Die homöopathische Arzneimittelprüfung am Gesunden (HAMP) ist eine medizinische Methode, um die ganzheitlichen Wirkungen von Arzneimitteln durch klinische Prüfung zu bestimmen.6 Gesunde Personen nehmen homöopathische Arzneimittel im Blindversuch oder Doppelblindversuch ein und protokollieren alle auftretenden körperlichen und psychischen Reaktionen.

HAMPs werden heute meistens mit Hochpotenzen (C30) durchgeführt. Die beobachteten Symptome sind keine pharmakologischen Wirkungen, sondern homöopathische Wirkungen als physiologische Reaktionen des Organismus auf den informativen Reiz der homöopathischen Arznei.
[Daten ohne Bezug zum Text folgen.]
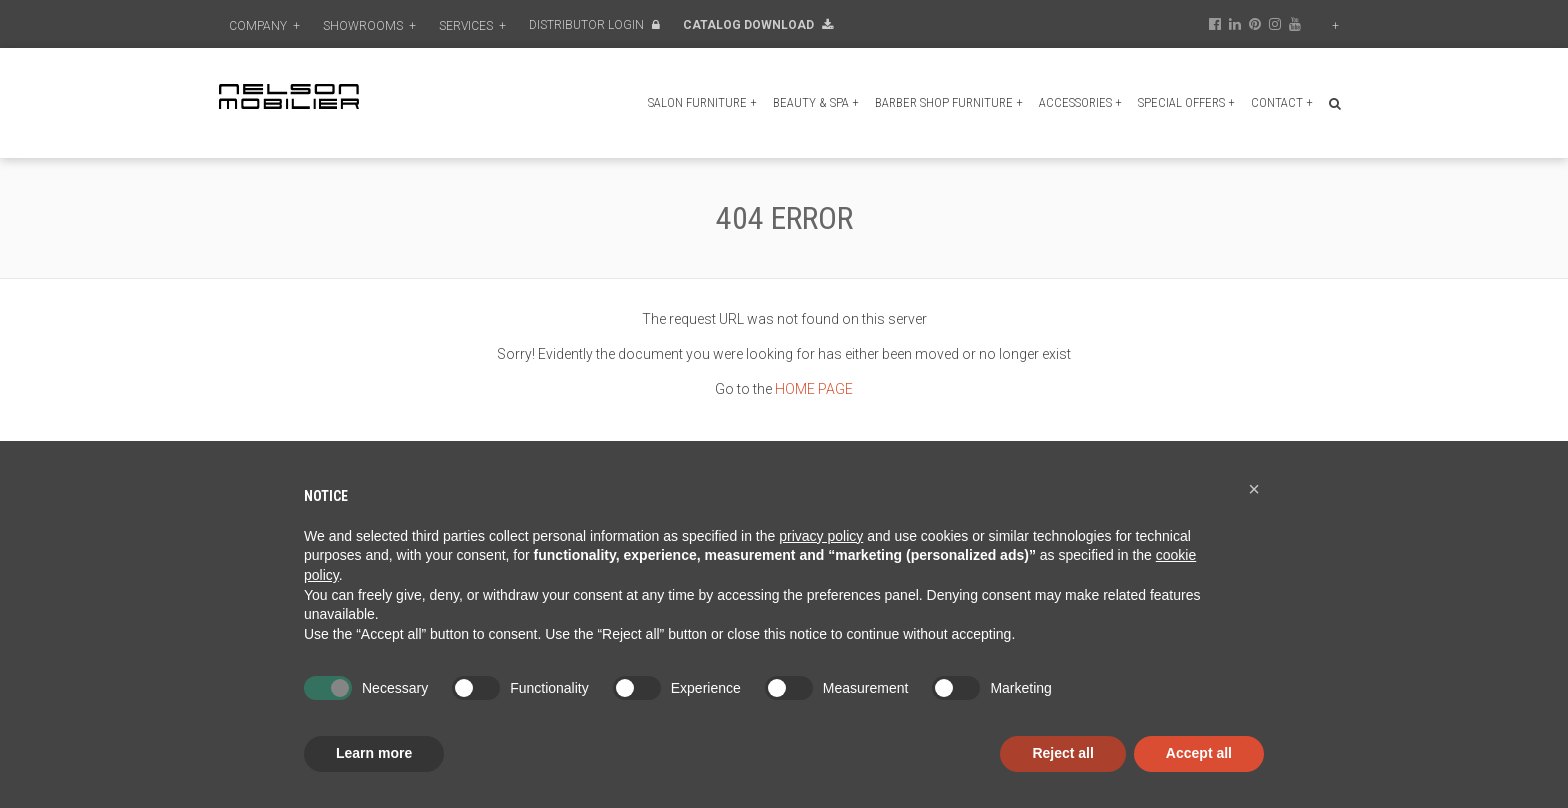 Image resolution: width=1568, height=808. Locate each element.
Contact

Die Reaktionen der Prüfungsteilnehmer sind von der individuellen Empfindlichkeit auf die geprüfte Arznei und damit vom Zufall abhängig. Deshalb ist eine statistische Auswertung der Prüfungssymptome nicht zielführend. Wesentlich ist die genaue Beschreibung der aufgetretenen Symptome. Diese werden gemeinsam mit toxikologischen Symptomen und durch erfolgreiche Behandlungen mit diesem Arzneimittel verifizierten „Heilungssymptomen“ in umfangreichen Arzneimittellehren („Materia Medica“), Repertorien (strukturierte Symptomsammlungen), Büchern und Datenbanken erfasst und stellen das spezifische Wirkmuster des geprüften Arzneimittels dar.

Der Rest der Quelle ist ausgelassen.